SugarBee (B51 or CN121) is a cultivated variety or cultivar of apple discovered by Chuck Nystrom in the early 1990s at his orchard in Worthington, Minnesota. Believed to be a hybrid between a Honeycrisp and another, unknown variety, it is named in recognition of the role played by bees in open pollination, making the variety possible. It was brought to market in 2016. This apple variety is harvested in the fall and is suitable for snacking, baking, apple butter, cooking, juicing, apple sauce, and salads, as well as various desserts and cocktails. Like its parent variety, the Honeycrisp, the SugarBee is a sweet and crisp apple, but is capable of lasting much longer in controlled-atmosphere storage. Its flavor is similar to caramel, honey, and molasses. It is initially available from October to May, but since 2024, efforts have been made to ensure that SugarBee apples are available all year round. In addition, because it has proven to be not just popular among consumers but also easy on farmers, many orchard owners in Washington state have been making the switch from the Honeycrisp to the SugarBee, among other varieties of apple.

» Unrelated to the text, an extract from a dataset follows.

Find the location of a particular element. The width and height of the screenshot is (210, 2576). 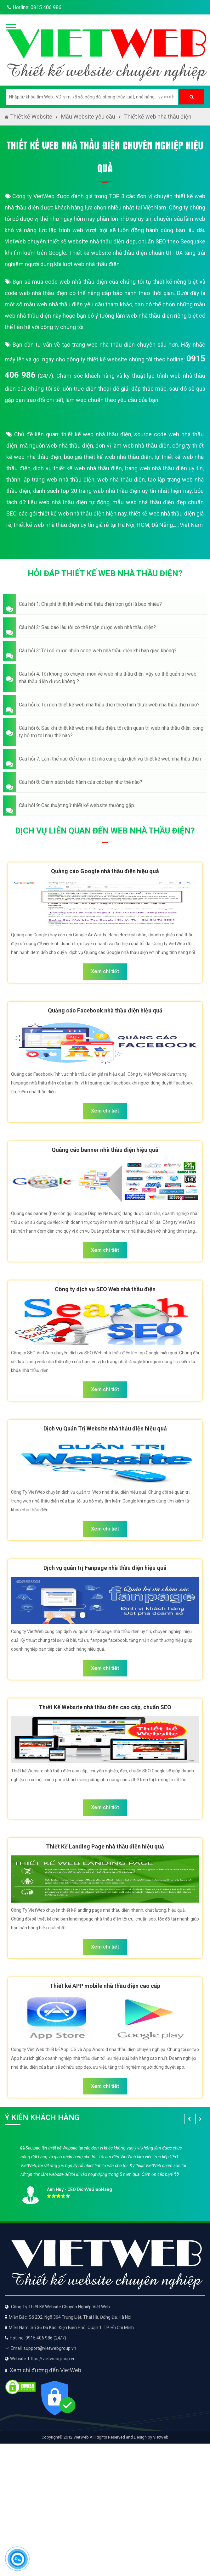

thành lập trang web nhà thầu điện is located at coordinates (50, 479).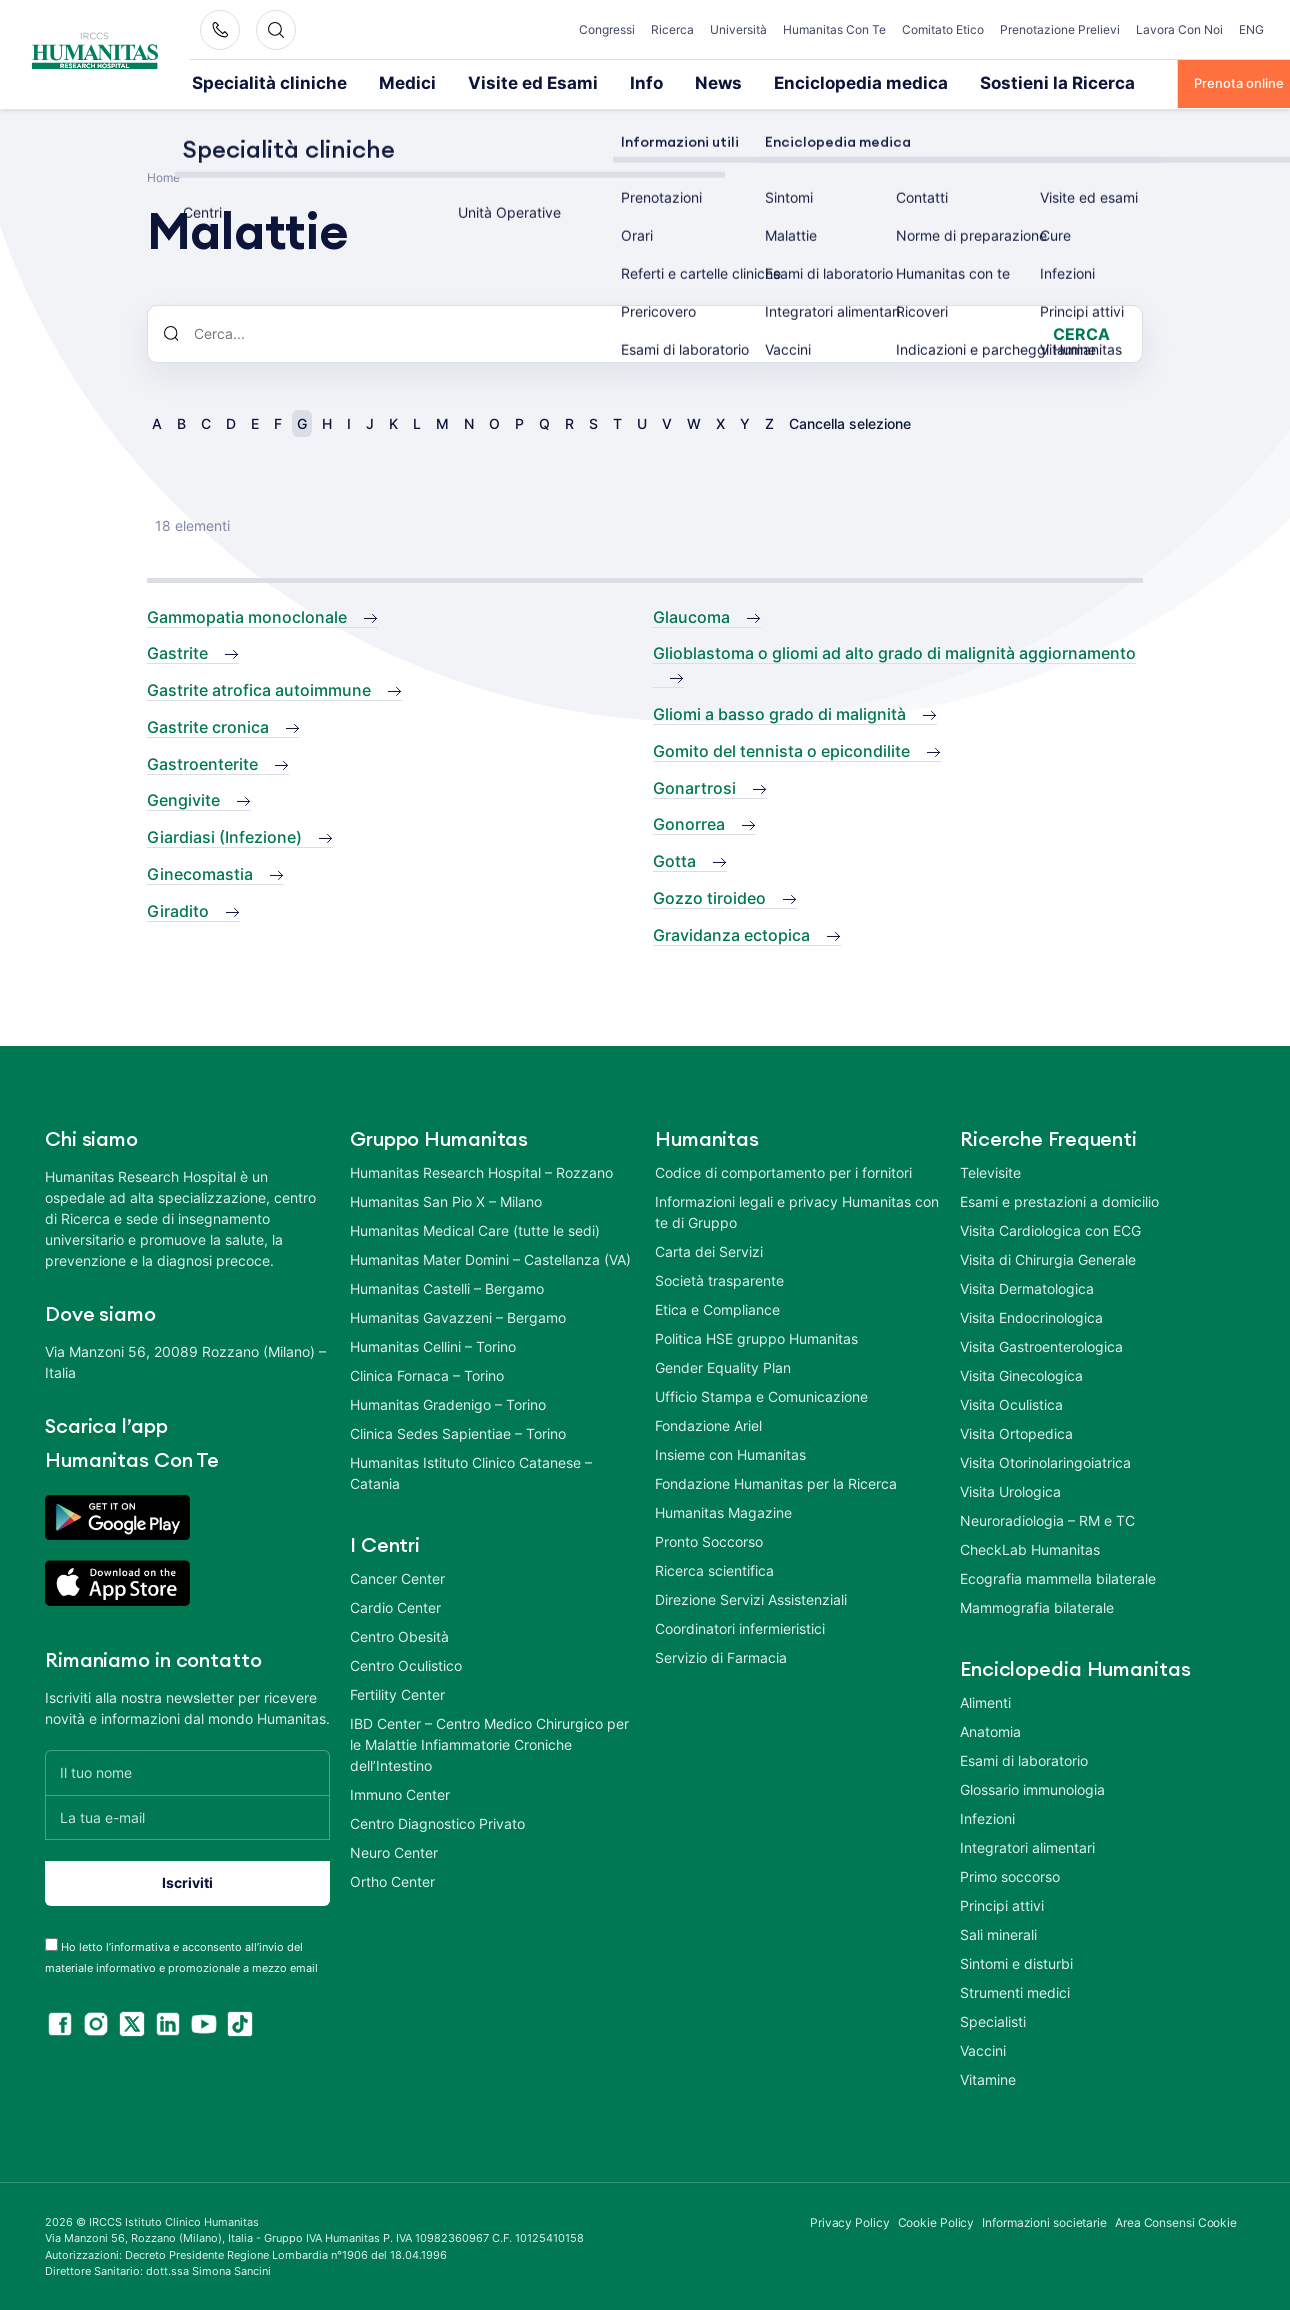 The height and width of the screenshot is (2310, 1290). What do you see at coordinates (756, 1336) in the screenshot?
I see `Politica HSE gruppo Humanitas` at bounding box center [756, 1336].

SugarBee propagation rights are held by Regal Fruit International and licensed to Gebbers Farms and the Chelan Fruit Cooperative in Washington State to produce the variety in the United States. Patent for the SugarBee will expire in 2032. In the 2023-24 crop year, the SugarBee accounted for 17% of the apples produced in small volumes in Washington, a category that included 5.5% of the total production of that state. Production grew from 402,000 boxes in 2020 to almost 1.5 million four years later. Demand for organic SugarBee apples has been rising as well. However, due to limited supplies, SugarBee apples are currently only available for sale at small or regional grocery chains.